» **TASK**: Produce an exact transcription of the data, with the images left out.

Records drawn from a dataset

• • •

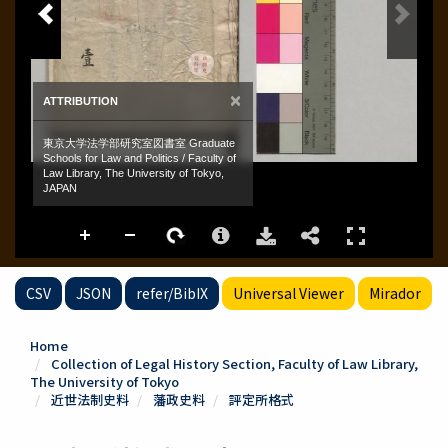
CSV
JSON
refer/BibIX
Universal Viewer
Mirador
Home
Collection of Legal History Section, Faculty of Law Library,
The University of Tokyo
近世法制史料
藩政史料
評定所格式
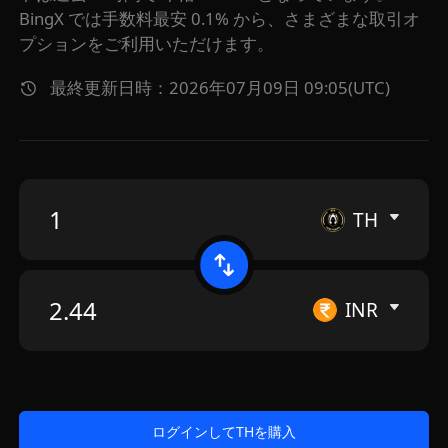
BingX では手数料最安 0.1% から、さまざまな取引オ
プションをご利用いただけます。
最終更新日時：2026年07月09日 09:05(UTC)
TH
INR
ログインしてTHを購入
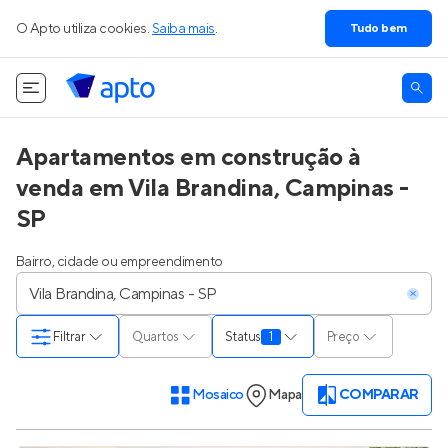
O Apto utiliza cookies.
Saiba mais
.
Tudo bem
Apartamentos em construção à
venda em Vila Brandina, Campinas -
SP
Bairro, cidade ou empreendimento
Filtrar
Quartos
Status
1
Preço
Mosaico
Mapa
COMPARAR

• • •

» **OUTPUT FOR THIS EXERCISE**:
CSV
JSON
refer/BibIX
Universal Viewer
Mirador
Home
Collection of Legal History Section, Faculty of Law Library,
The University of Tokyo
近世法制史料
藩政史料
評定所格式
BingX では手数料最安 0.1% から、さまざまな取引オ
プションをご利用いただけます。
最終更新日時：2026年07月09日 09:05(UTC)
TH
INR
ログインしてTHを購入
O Apto utiliza cookies.
Saiba mais
.
Tudo bem
Apartamentos em construção à
venda em Vila Brandina, Campinas -
SP
Bairro, cidade ou empreendimento
Filtrar
Quartos
Status
1
Preço
Mosaico
Mapa
COMPARAR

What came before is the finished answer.